December 21, 2017 | Samuel Tadros
About the author: Samuel Tadros is a senior fellow at the Hudson Institute’s Center for Religious Freedom and a distinguished visiting fellow in Middle Eastern studies at the Hoover Institution.

Tehran’s success at turning the upheavals that followed the Arab Spring to its benefit is attributable not just to its military might but to its political savvy, writes Samuel Tadros. To prevent Iran from consolidating and expanding its power in the Middle East, the U.S. must use political tools of its own:

The [primary source] of Iran’s strength is its masterful ability to play internal fissures and grievances across the region to its advantage. Unlike American policymakers, who remain fixated on the nation state, Iranian policymakers see a map of ethnic, political, and sectarian divides.

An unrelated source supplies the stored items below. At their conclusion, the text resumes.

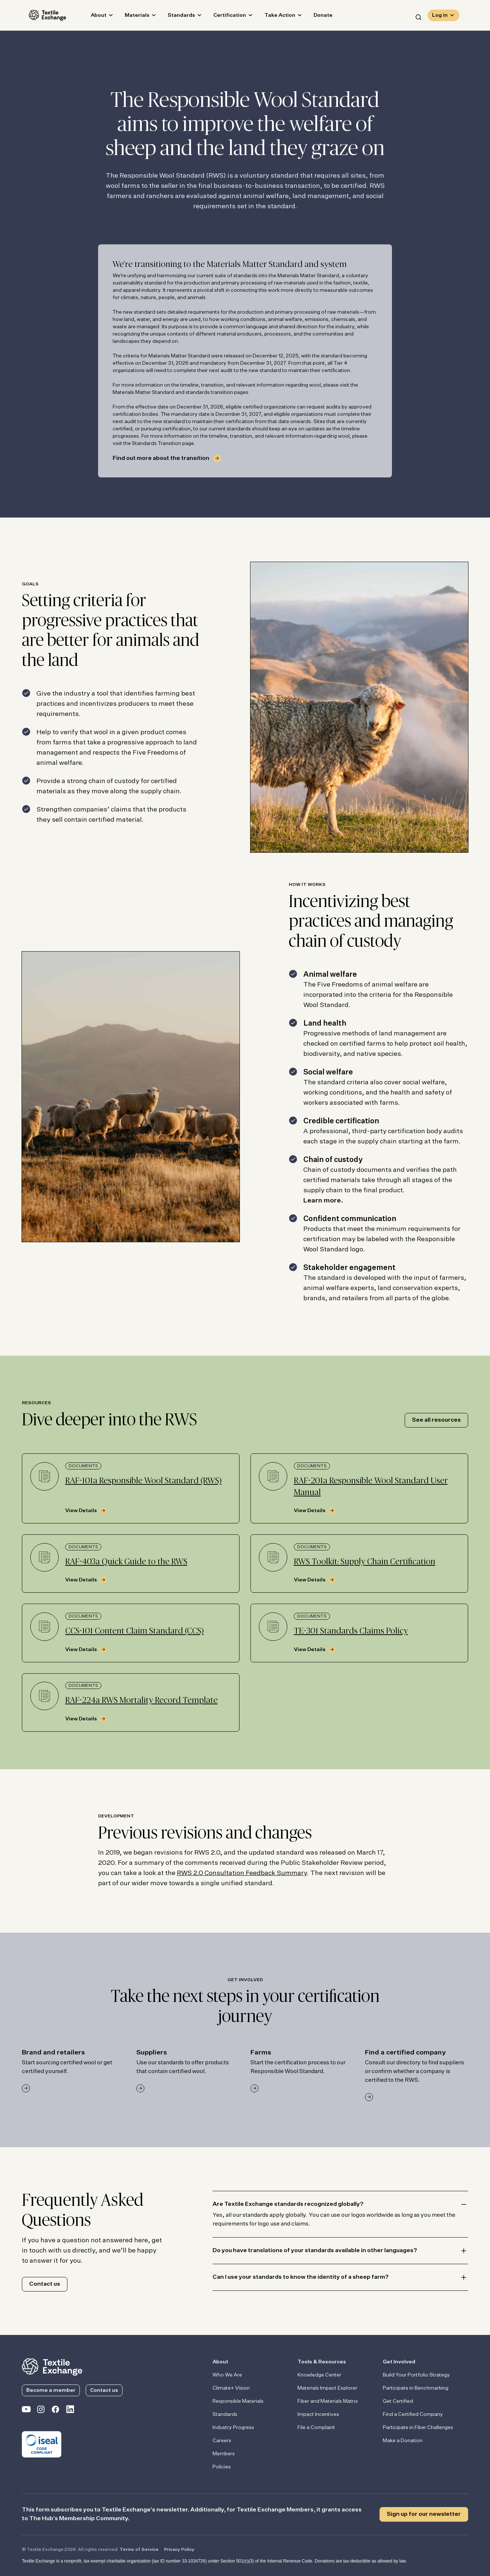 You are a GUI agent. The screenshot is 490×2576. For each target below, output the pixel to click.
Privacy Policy (179, 2550)
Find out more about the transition (161, 458)
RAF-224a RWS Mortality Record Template (141, 1700)
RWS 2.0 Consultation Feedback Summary (242, 1873)
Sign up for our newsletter (424, 2514)
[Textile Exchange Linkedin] (70, 2411)
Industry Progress (233, 2427)
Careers (222, 2440)
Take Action (272, 16)
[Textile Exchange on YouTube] (26, 2411)
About (92, 16)
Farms (260, 2052)
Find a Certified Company (413, 2414)
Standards (174, 16)
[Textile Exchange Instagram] (40, 2411)
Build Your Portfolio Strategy (416, 2375)
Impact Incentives (318, 2414)
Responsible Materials (238, 2401)
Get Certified (398, 2401)
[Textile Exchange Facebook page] (55, 2411)
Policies (222, 2467)
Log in (440, 16)
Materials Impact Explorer (327, 2388)
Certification (222, 16)
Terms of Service (139, 2550)
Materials (130, 16)
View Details (81, 1510)
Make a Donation (403, 2440)
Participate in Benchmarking (415, 2388)
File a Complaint (316, 2427)
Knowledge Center (319, 2375)
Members (224, 2453)
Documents (83, 1466)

With the political foundation of the broader Middle East—the nation state—crumbling, Iran has been able to utilize minority communities and create replicas of Hizballah across the region.

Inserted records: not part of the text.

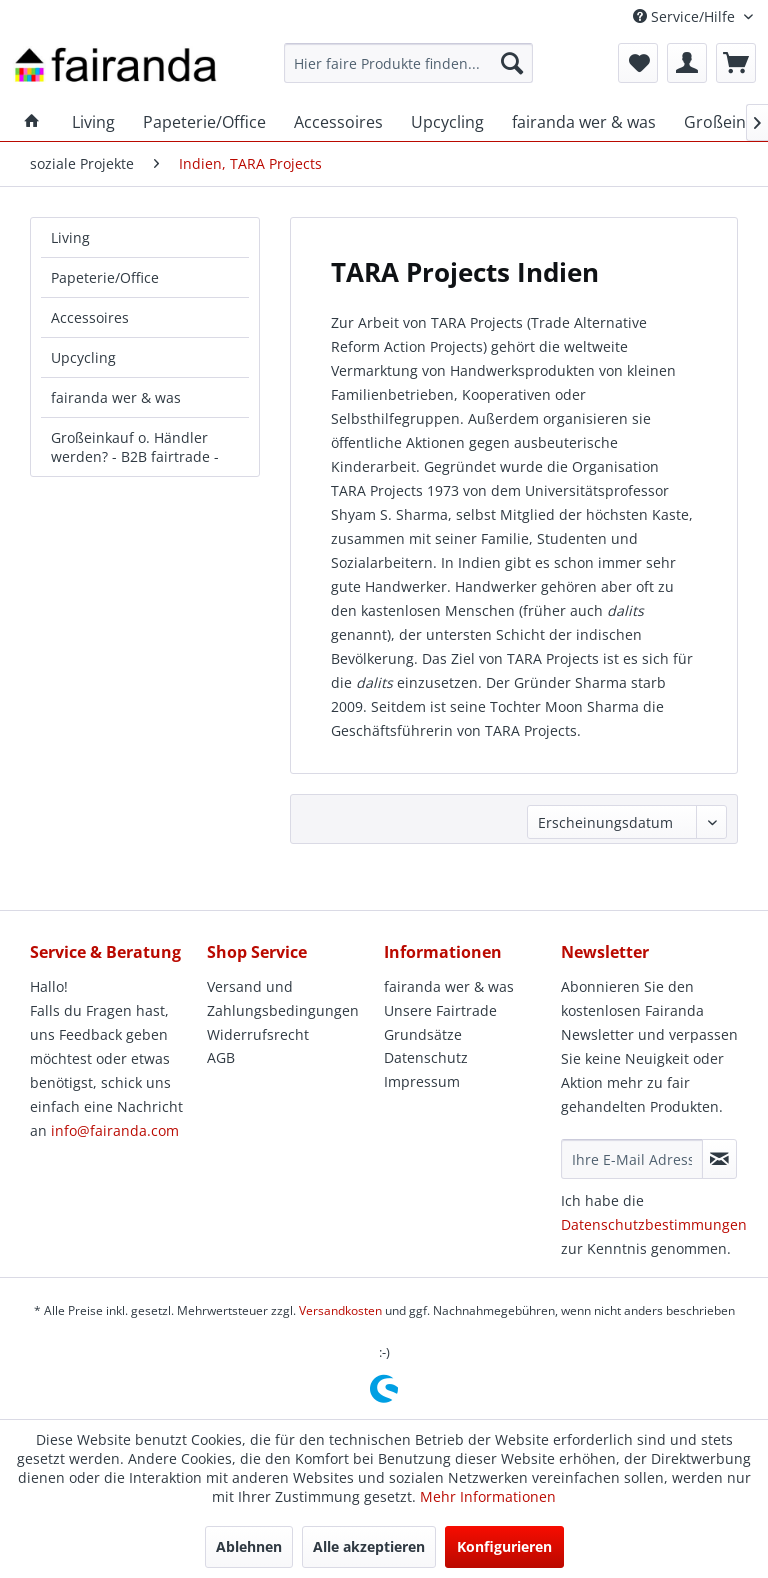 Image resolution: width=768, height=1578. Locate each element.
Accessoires (90, 317)
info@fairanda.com (115, 1130)
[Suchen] (512, 63)
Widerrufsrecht (258, 1034)
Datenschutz (426, 1057)
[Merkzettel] (638, 63)
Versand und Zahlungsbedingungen (283, 998)
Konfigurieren (504, 1546)
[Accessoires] (338, 122)
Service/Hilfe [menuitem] (686, 16)
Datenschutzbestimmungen (654, 1224)
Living (70, 237)
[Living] (93, 122)
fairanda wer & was (116, 397)
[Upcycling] (447, 122)
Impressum (422, 1081)
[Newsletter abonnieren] (719, 1159)
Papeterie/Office (105, 277)
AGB (221, 1057)
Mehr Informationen (488, 1496)
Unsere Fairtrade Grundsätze (440, 1022)
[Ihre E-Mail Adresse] (632, 1159)
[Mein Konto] (687, 63)
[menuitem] (409, 63)
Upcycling (83, 357)
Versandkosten (340, 1310)
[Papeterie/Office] (204, 122)
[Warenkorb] (736, 63)
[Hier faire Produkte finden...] (409, 63)
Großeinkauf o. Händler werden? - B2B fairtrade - (135, 447)
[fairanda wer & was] (584, 122)
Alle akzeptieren (369, 1546)
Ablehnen (249, 1546)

A U.S. strategy designed to confront Iran’s regional hegemony should forgo the traditional mindset of nation states and deal with the region as it truly is. . . . Such a new mindset would require the United States to develop a Kurdistan strategy that acknowledges the Kurdistan Regional Government [in Iraq] as an important ally with potential influence among all Kurdish speakers, including inside the Islamic Republic. Such a mindset would also forgo attempts at shoring up Lebanon’s Hizballah-controlled government and military and instead focus on building alternative competing forces within the country.

The second source of Iranian strength has been its ability to monopolize Shiite religious authority. The Arab Shiites’ gaze will remain on Tehran so long as the main dividing line in the region is the Sunni-Shiite conflict and so long as Arab Shiites feel threatened by Sunnis and fearful of Sunni hegemony. The United States should therefore help strengthen Arab Shiite religious and secular actors who reject the Iranian model and who take pride in their Arab or [national] identities. Such figures exist in Iraq among both its religious authorities and its politicians. The United States should help them develop an effective counterstrategy to Iranian infiltration.

Third, Iran has mastered the propaganda game in the Middle East. Iran’s Arabic-language channel and media are highly effective in spreading Iranian propaganda, undermining American influence, and extending conspiracy theories about the West and Israel. . . . Any effective U.S. strategy should seek to undermine and counter its message.